You need to do a dry build to find out. Have built a few turbo motors with this combo using a spacer plate. Give it a go but think the comp will still be low. There is a thread about this some where, do a search. 

Posted

the wrist pin to top of piston dimensions vary  when comparing the busa  to the oil cooled 1127/1157 pistons......  the recessed dish on the busa piston adds to the lower comp ratio . the oil cooled 1127/1157 rods are 117mm and the busa 119.5 .....all share the same big and small ends at 41/20 . As Clive stated above , best to dry build and check your measurements.... so even when you achieve “0” deck height and proper .035-.040 squish with the busa combo .... the comp ratio will still be somewhat low compared to the 1127 and slightly lower comp 1157 .

Posted
1 hour ago, Gixer1460 said:

You'll need a spacer as with the longer rods the pistons pop out of the barrels - though that would be obvious?

so why use busa rods why dont i just keep the standard ?

Posted

busa rods are stronger than std gsf/ gsxr rods.... usualy a choice made by the builder when a turbo or n20 is on the menu .  dropping the pistons on the std rods will net you low 8’s on the comp figures.... not really a performance upgrade if going NA .... 

Posted
1 hour ago, no class said:

busa rods are stronger than std gsf/ gsxr rods.... usualy a choice made by the builder when a turbo or n20 is on the menu .  dropping the pistons on the std rods will net you low 8’s on the comp figures.... not really a performance upgrade if going NA .... 

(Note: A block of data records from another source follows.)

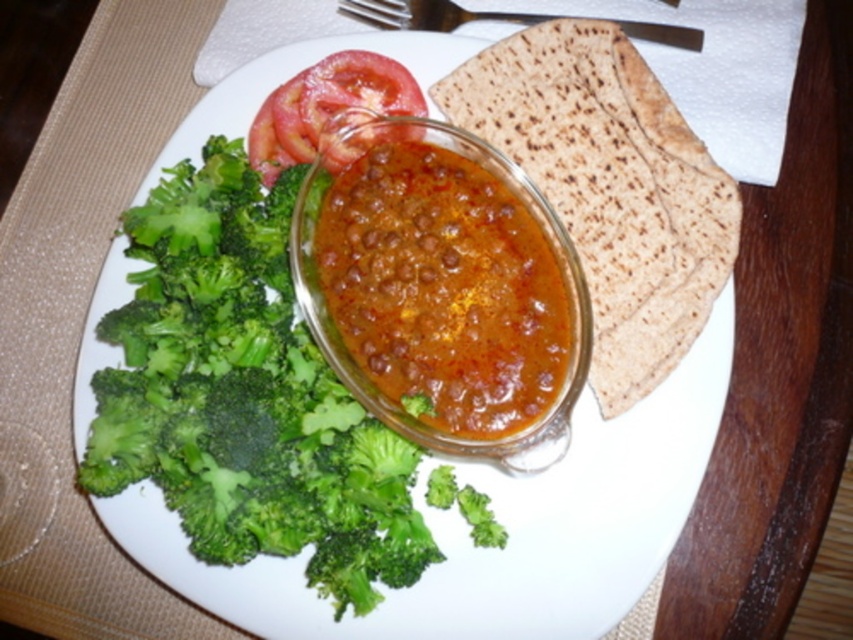 You are looking at the broccoli and tomato slices on the plate. Which of the two points, point (677,291) or point (424,22), is closer to you?

Point (677,291) is closer to the viewer than point (424,22).

You are standing 30 inches away from the plate. Is the point at point (297, 134) on the plate closer to you than the edge of the plate?

The distance of point (297, 134) from camera is 31.38 inches. Since you are standing 30 inches away from the plate, the point is farther away than your current position, so the point is not closer to you than the edge of the plate. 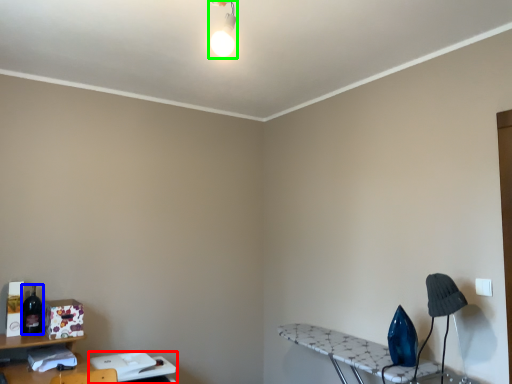 Question: Considering the real-world distances, which object is farthest from table (highlighted by a red box)? bottle (highlighted by a blue box) or light fixture (highlighted by a green box)?

Choices:
 (A) bottle
 (B) light fixture

Answer: (B) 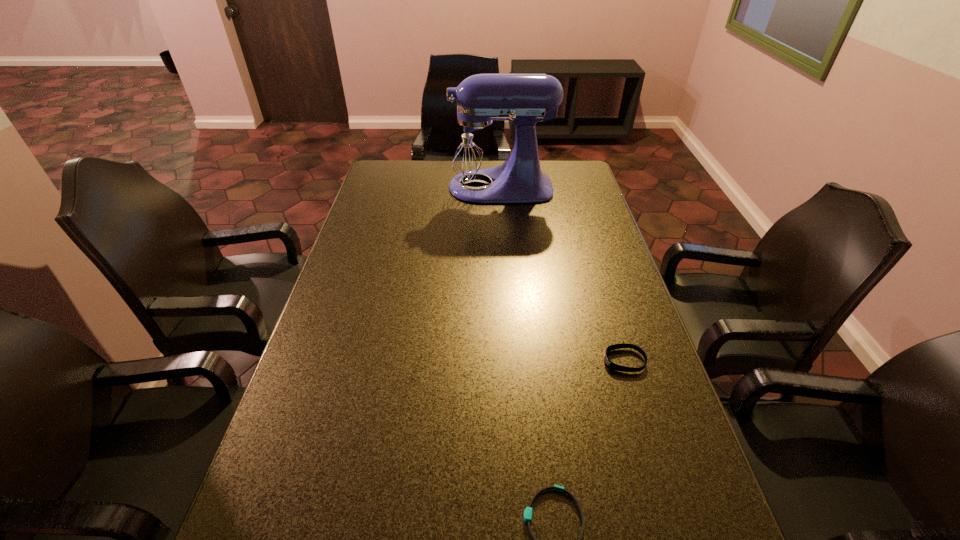 Where is `vacant space that's between the taller wristband and the farthest object`? The height and width of the screenshot is (540, 960). vacant space that's between the taller wristband and the farthest object is located at coordinates (561, 274).

Where is `unoccupied area between the rightmost object and the mixer`? unoccupied area between the rightmost object and the mixer is located at coordinates (561, 274).

Where is `blank region between the right wristband and the mixer`? blank region between the right wristband and the mixer is located at coordinates (561, 274).

Where is `the closest object to the second tallest object`? This screenshot has height=540, width=960. the closest object to the second tallest object is located at coordinates (528, 511).

Identify which object is the second closest to the left wristband. Please provide its 2D coordinates. Your answer should be formatted as a tuple, i.e. [(x, y)], where the tuple contains the x and y coordinates of a point satisfying the conditions above.

[(475, 146)] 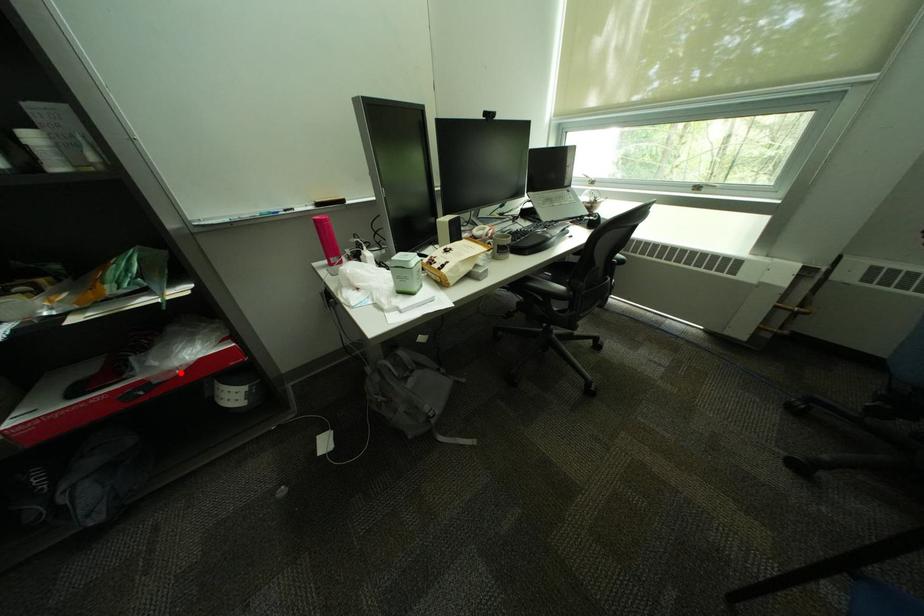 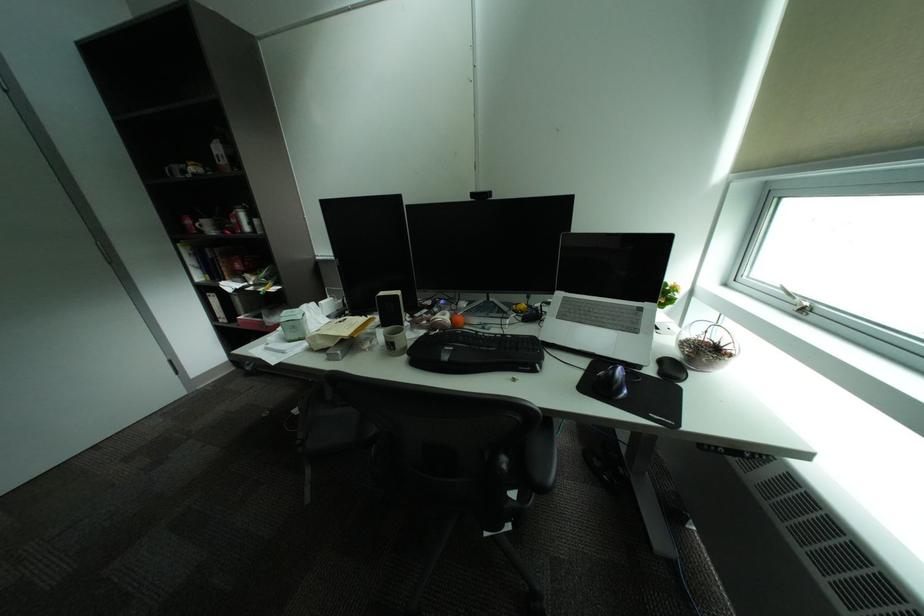 Question: I am providing you with two images of the same scene from different viewpoints. Image1 has a red point marked. In image2, the corresponding 3D location appears at what relative position? Reply with the corresponding letter.

Choices:
 (A) Closer
 (B) Farther

Answer: (B) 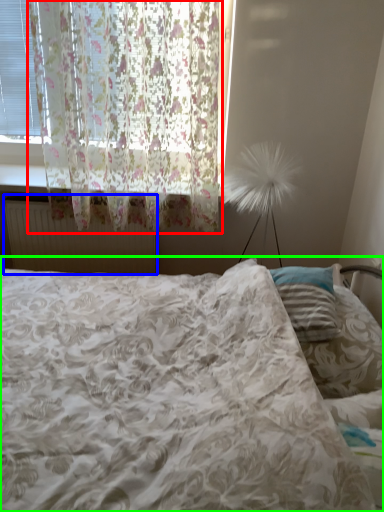 Question: Considering the real-world distances, which object is closest to curtain (highlighted by a red box)? radiator (highlighted by a blue box) or bed (highlighted by a green box).

Choices:
 (A) radiator
 (B) bed

Answer: (A) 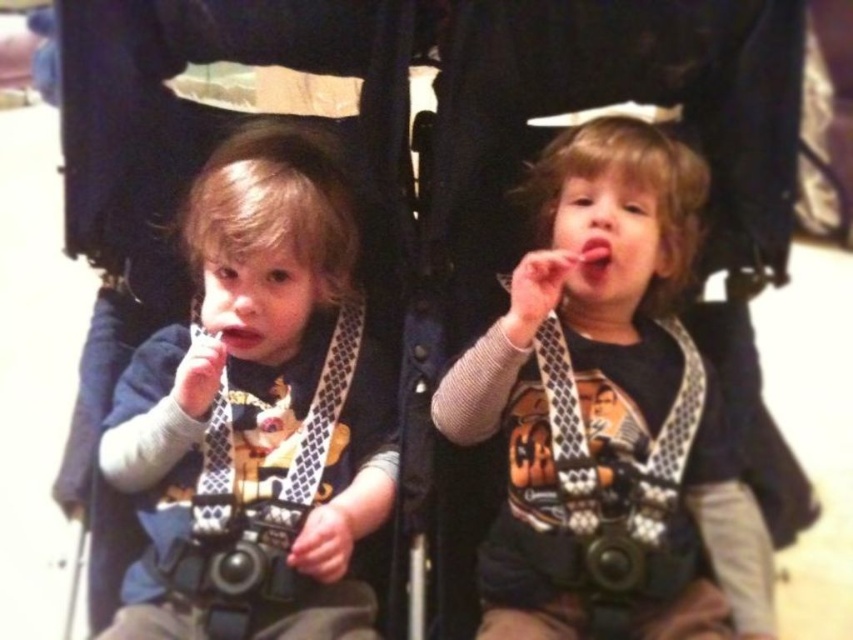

yeah i get this but the busa  rod is roughly the same difference as the piston difference so should cancel each other out the only reason i see from fitting a spacer with both gen 1 rods and pistons is to drop compression which i dont want :-)

Posted

the spacer is used to correct the deck height....setting a proper squish (.035-.040) basically the thickness of a cometic mls head gasket ......it is an important to get this right .  there are other variables involved when mix matching rods (longer/ shorter)  piston speed , piston dwell time etc.... do your research .

Posted

so what were saying is the actual shape of the gen 1 piston ( dished ) reduces the compression even when at correct squish ? so if running na the extra cc,s are at cost of compression right :-)

Posted

and your also saying that correct squish is roughly the thickness of a gasket hmm barrels back and lets see , my calcs should put the piston more or less flush with top of barrells with no spacer so nowhere near 2mm i rekon :-) cheers matey

Posted (edited)
42 minutes ago, rik1216 said:

and your also saying that correct squish is roughly the thickness of a gasket 

a cometic mls head gasket ( gsxr 1216 application) ......yes... other gasket types may vary .... 

Edited by no class
Posted

Be cautious just using gasket to determine squish. An uncompressed gasket maybe 1mm? but when compressed 0.5mm? but recommended safe squish is about 1mm (allows for rod stretch / avoidance of pre ignition) - some race engine builders go as tight as 0.5mm but really not advisable) So ideally you need the piston to be 0.5mm below deck height and allowing compressed gasket.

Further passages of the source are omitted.